Answer Media Publisher Terms of Service

Answer Media LLC (“Answer Media”, “we”, “us”, and “our”) provides a video monetization platform designed to provide video advertising solutions to website owners and a premium video ad inventory to advertisers. The services and software products provided through http://www.videomosh.com (“Services”) provide access to content, such as videos and ads in display, content, and video form (collectively, the “Content”).

The Services and Content and your use thereof are governed by, and subject to this Answer Media Publisher Terms of Service (the “Publisher Terms”) and the Publisher Program Policies (together with the Publisher Terms, the “Agreement”). The Publisher Terms will take precedence over any conflicting terms in the Publisher Program Policies or terms of any IOs. This Agreement is intended to make you aware of the terms and conditions that govern your use of the Services and the Content. In the event you purport to be the agent of, represent, or otherwise act on behalf of an entity or any other person, references to “you” and “your” includes such entity or person in addition to you, and your acceptance of this Agreement constitutes acceptance on behalf of such entity or person.

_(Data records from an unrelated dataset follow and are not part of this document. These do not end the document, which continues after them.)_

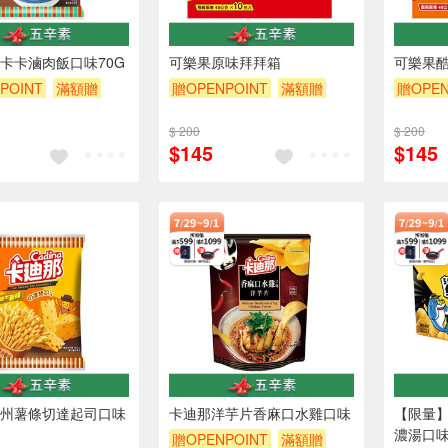
卡卡滷肉飯口味70G
可樂果原味拜拜箱
可樂果
POINT
滿額贈
贈OPENPOINT
滿額贈
贈OPEN
贈$200
贈$200
$ 200
$ 200
$145
$145
州薯條切達起司口味
卡迪那洋芋片香麻口水雞口味
【限量
濃湯口
贈OPENPOINT
滿額贈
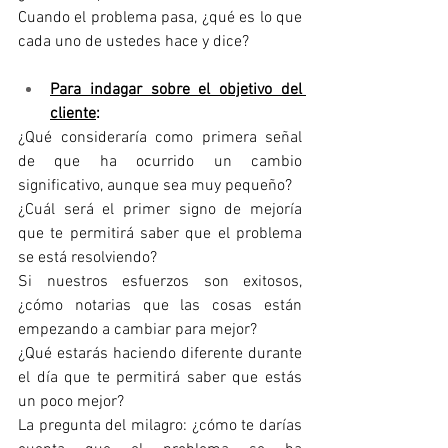
Cuando el problema pasa, ¿qué es lo que 
cada uno de ustedes hace y dice?
Para indagar sobre el objetivo del 
cliente
:
¿Qué consideraría como primera señal 
de que ha ocurrido un cambio 
significativo, aunque sea muy pequeño?
¿Cuál será el primer signo de mejoría 
que te permitirá saber que el problema 
se está resolviendo?
Si nuestros esfuerzos son exitosos, 
¿cómo notarias que las cosas están 
empezando a cambiar para mejor?
¿Qué estarás haciendo diferente durante 
el día que te permitirá saber que estás 
un poco mejor?
La pregunta del milagro: ¿cómo te darías 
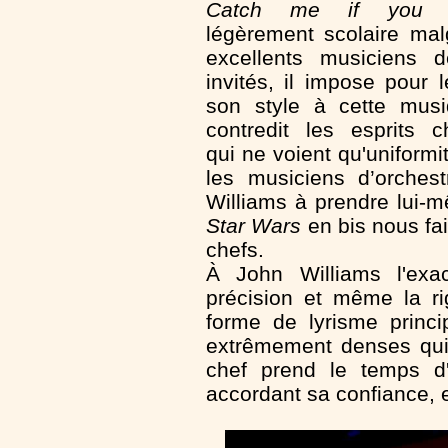
Catch me if you 
légèrement scolaire mal
excellents musiciens d
invités, il impose pour l
son style à cette musi
contredit les esprits c
qui ne voient qu'uniformi
les musiciens d’orchest
Williams à prendre lui-
Star Wars
en bis nous fai
chefs.
À John Williams l'exac
précision et même la r
forme de lyrisme princ
extrêmement denses quit
chef prend le temps d
accordant sa confiance, 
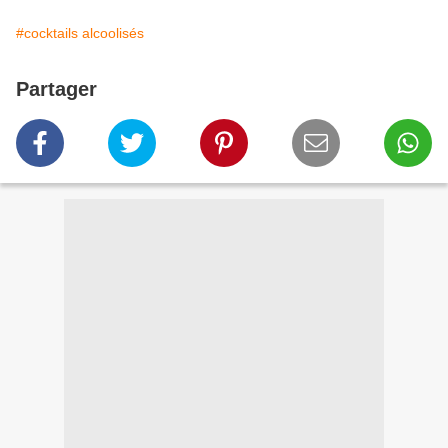
#cocktails alcoolisés
Partager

The disclaimers, terms, and conditions in this Agreement are of general application and may be supplemented by additional policies, procedures, disclaimers, guidelines, rules, terms, and conditions of specific application that we disclose. In the event of a conflict between this Agreement and any additional policies, procedures, disclaimers, guidelines, rules, terms, or conditions of specific application, the additional policies, procedures, disclaimers, guidelines, rules, terms, or conditions of specific application will control.

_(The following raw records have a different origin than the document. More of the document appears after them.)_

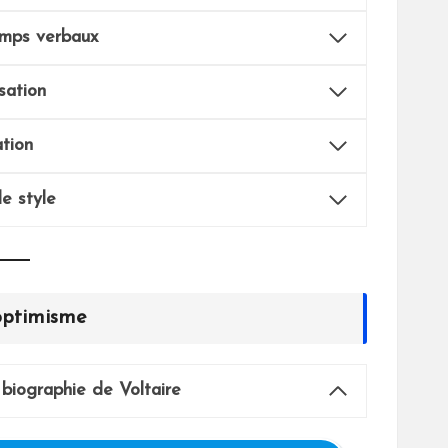
emps verbaux
sation
ation
e style
optimisme
biographie de Voltaire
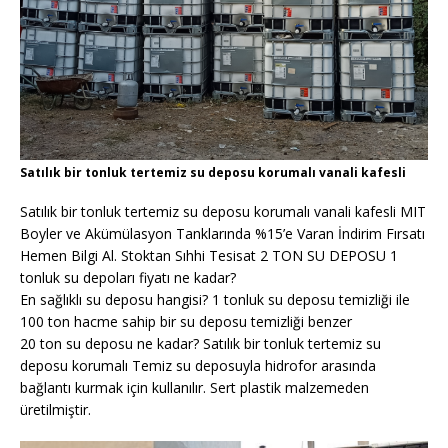
Satılık bir tonluk tertemiz su deposu korumalı vanali kafesli
Satılık bir tonluk tertemiz su deposu korumalı vanali kafesli MIT
Boyler ve Akümülasyon Tanklarında %15’e Varan İndirim Fırsatı
Hemen Bilgi Al. Stoktan Sıhhi Tesisat 2 TON SU DEPOSU 1
tonluk su depoları fiyatı ne kadar?
En sağlıklı su deposu hangisi? 1 tonluk su deposu temizliği ile
100 ton hacme sahip bir su deposu temizliği benzer
20 ton su deposu ne kadar? Satılık bir tonluk tertemiz su
deposu korumalı Temiz su deposuyla hidrofor arasında
bağlantı kurmak için kullanılır. Sert plastik malzemeden
üretilmiştir.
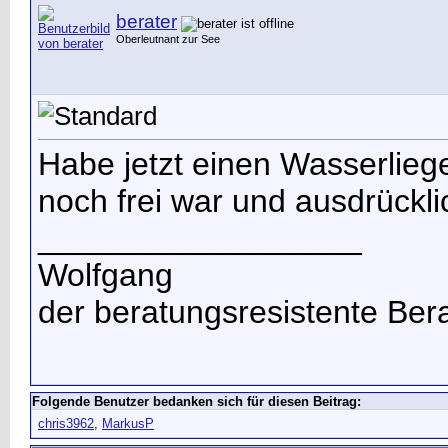
berater
Oberleutnant zur See
Habe jetzt einen Wasserliege
noch frei war und ausdrücklic
__________________
Wolfgang
der beratungsresistente Ber
Folgende Benutzer bedanken sich für diesen Beitrag:
chris3962
,
MarkusP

BY USING THE SERVICES OR ANY CONTENT, YOU AGREE TO BE BOUND BY AND SUBJECT TO THIS AGREEMENT. YOU MAY NOT USE THE SERVICES OR CONTENT IF YOU DO NOT UNEQUIVOCALLY AGREE TO BE BOUND BY THIS AGREEMENT.

1.     Services.

(a)  Access to the Services. Your use of the Services is contingent on (1) the creation of a publisher account (an “Account”) and (2) our approval of your website, application, mobile service, or other such platform (each individually a “Property,” and collectively the “Properties”). By agreeing to this Agreement and using the Services, you permit us to serve Content in the agreed upon format on your Property. If you do not comply with this Agreement, we may revoke any license granted in this Agreement and limit, restrict, and revoke your access to the Services and Content.

(b)  Using the Services. You may use the Services only as permitted by this Agreement and applicable law.

(c)   Modification. We may discontinue or alter any aspect of the Services, remove Content from the Services, restrict the time the Services are available, and restrict the amount of use permitted at our sole discretion and without prior notice or liability to you. We may also install bug fixes, updates, patches, and other upgrades to the Services without prior notice or liability to you. Your only remedy is to discontinue using the Services if you do not want a modification we make to the Services.

(d)  Removal of Access. You agree that we may, under certain circumstances, immediately suspend or terminate your access to the Services or any part thereof. Cause for such measures include, without limitation: (1) breach or violation of this Agreement or other incorporated agreements or guidelines; (2) discontinuance or material modification to the Services; (3) unexpected technical or security issues or problems; (4) extended periods of inactivity; and (5) your engagement in fraudulent or illegal activities. You further agree that such measures may be taken in our sole discretion and without liability to you or any third party.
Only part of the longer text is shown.